We are just one year away from the next US presidential election, a cycle that many sources tell us has bearing on the market. Last year finance expert Jennifer L. Cook wrote an article explaining just what the Presidential Election Cycle means for trends. Cook tells us that, “According to this theory, U.S. stock markets perform weakest in the first year, then recover, peaking in the third year, before falling in the fourth and final year of the presidential term, after which point the cycle begins again with the next presidential election.”

2/ Looking at Specifics

The theory was originally developed by Stock Trader’s Almanac founder Yale Hirsch, and perpetualed by his son and successor Jeffrey Hirsch. In 2021 Hirsch posted some of the data for our current presidential cycle, finding it to be in line with what he expected from the modern cycle.

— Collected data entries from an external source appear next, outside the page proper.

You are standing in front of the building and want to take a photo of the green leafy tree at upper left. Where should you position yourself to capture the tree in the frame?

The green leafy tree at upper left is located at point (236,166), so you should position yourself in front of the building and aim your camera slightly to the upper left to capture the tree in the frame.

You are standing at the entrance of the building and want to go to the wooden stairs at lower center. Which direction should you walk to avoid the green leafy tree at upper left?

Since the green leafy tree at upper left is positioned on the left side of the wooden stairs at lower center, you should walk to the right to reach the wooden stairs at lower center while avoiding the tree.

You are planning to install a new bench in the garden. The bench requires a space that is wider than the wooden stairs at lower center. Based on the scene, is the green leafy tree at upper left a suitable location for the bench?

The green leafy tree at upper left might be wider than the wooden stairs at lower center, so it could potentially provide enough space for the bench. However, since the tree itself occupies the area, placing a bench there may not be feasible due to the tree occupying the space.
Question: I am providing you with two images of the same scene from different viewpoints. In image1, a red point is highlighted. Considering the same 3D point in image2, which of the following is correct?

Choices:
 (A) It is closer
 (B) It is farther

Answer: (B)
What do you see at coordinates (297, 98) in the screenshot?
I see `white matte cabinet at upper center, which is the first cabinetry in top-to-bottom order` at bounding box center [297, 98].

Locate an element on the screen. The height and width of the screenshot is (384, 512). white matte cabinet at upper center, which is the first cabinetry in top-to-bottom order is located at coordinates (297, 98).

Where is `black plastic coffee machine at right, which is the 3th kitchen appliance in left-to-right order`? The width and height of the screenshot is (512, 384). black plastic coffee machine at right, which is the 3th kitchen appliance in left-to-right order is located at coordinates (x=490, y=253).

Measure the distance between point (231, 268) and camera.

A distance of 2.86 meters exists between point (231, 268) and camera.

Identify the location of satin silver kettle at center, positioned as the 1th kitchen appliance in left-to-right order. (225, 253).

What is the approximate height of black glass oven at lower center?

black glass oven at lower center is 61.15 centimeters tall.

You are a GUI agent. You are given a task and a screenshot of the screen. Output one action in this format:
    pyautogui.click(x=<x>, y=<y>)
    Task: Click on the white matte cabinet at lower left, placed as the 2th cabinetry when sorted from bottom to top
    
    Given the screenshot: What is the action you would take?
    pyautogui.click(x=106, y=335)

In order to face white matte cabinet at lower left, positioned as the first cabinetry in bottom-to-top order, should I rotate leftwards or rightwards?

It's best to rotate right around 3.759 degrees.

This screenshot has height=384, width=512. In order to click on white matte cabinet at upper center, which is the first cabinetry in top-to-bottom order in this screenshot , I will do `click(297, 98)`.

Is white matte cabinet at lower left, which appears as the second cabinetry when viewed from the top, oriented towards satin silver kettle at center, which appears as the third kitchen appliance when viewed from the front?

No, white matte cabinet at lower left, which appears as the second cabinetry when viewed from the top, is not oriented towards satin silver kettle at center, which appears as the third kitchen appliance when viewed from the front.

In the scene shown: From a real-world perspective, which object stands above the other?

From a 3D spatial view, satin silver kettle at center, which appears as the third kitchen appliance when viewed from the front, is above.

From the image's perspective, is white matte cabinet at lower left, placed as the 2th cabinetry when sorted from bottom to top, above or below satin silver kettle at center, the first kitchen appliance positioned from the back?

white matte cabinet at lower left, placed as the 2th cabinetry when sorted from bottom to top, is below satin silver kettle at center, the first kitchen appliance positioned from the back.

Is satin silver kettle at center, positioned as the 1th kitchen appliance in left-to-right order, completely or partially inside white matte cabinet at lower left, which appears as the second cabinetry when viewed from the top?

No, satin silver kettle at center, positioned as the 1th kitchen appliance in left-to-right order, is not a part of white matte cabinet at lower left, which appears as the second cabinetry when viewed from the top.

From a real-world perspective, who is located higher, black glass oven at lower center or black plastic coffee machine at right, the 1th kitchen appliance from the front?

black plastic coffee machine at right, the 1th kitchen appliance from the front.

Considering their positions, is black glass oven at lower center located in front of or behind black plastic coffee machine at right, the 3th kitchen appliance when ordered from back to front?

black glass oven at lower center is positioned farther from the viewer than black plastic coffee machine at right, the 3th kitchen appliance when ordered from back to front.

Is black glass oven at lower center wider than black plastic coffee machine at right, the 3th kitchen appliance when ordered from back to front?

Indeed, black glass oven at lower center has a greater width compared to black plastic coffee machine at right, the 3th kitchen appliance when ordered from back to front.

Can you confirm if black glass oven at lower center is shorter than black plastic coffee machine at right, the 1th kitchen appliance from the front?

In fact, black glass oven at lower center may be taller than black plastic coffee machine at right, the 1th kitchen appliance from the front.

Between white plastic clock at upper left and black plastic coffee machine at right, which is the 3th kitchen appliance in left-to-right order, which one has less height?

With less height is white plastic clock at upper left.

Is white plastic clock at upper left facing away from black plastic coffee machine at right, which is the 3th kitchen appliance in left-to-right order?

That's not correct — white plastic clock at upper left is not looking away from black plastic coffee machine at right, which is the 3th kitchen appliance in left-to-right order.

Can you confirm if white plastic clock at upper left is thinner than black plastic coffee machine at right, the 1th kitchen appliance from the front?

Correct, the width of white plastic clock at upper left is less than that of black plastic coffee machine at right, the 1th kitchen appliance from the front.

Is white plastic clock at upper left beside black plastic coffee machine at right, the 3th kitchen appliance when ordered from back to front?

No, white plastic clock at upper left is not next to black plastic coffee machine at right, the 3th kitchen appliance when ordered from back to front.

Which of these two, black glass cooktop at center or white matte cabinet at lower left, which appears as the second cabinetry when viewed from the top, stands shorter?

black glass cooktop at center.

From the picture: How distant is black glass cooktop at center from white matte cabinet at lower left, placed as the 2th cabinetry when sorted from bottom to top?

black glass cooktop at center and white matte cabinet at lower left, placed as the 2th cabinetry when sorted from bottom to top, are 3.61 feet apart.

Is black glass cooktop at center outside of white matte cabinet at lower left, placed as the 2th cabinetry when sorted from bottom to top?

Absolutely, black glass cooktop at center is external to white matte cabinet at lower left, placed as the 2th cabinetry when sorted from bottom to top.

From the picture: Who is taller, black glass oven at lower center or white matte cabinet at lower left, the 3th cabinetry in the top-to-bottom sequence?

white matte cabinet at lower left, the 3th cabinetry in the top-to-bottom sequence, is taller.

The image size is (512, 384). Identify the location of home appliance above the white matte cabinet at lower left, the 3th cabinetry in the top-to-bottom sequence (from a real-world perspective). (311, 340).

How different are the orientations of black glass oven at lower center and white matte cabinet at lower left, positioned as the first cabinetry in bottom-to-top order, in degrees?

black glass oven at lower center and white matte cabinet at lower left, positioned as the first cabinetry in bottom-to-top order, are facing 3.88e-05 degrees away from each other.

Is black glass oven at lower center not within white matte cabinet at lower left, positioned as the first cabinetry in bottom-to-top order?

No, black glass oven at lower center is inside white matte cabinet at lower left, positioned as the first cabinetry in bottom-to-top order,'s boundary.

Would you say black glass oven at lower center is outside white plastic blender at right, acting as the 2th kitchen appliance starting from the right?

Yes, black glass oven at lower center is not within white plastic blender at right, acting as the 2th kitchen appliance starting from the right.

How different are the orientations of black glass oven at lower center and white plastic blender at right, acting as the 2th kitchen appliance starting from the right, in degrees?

In an interview with The Wall Street Journal in November 2019 (one year away from the last US presidential election) Hirsch explained that “the third year—this year—of the cycle is when things are good. First years and midterm years used to be when all major wars and bear markets seemed to occur, but they have been getting stronger. But the real strength is in the third year, as we are seeing with our own eyes right now.” He then expands on the fourth-year factors, saying that “the power of incumbency is critical. You have a president campaigning from a bully pulpit, pushing to stay in office, and that tends to drive the market up.”

3/ The Theory’s Limitations

Though there is strong data to support the Hirschs’ theory, there are many factors at play that give people pause. In her article, Cook calls the theory’s predictive ability “mixed” and says, “the direction of stock prices hasn’t been consistent from one cycle to the next.” Similarly, WT Wealth Management’s Chief Investment Officer John Heilner published a paper on the matter that said, “When considering Presidential Election Cycle theory, it’s likely more accurate to say that the relationship between the President’s actions (or inaction) is coincidental when it comes to financial markets,” and warns that it may be mere correlation at play. That doesn’t negate the case for the theory however, and both Cook and Heilner make a point of admitting the consistency of third-year highs.

Heilner goes so far as to say, “a prudent investor wouldn’t bet against repeatable patterns either and should consider the Presidential Election Cycle.” Though we wouldn’t call it the be all and end all, well researched investors agree that the Presidential Election Cycle Theory is something worth taking note of.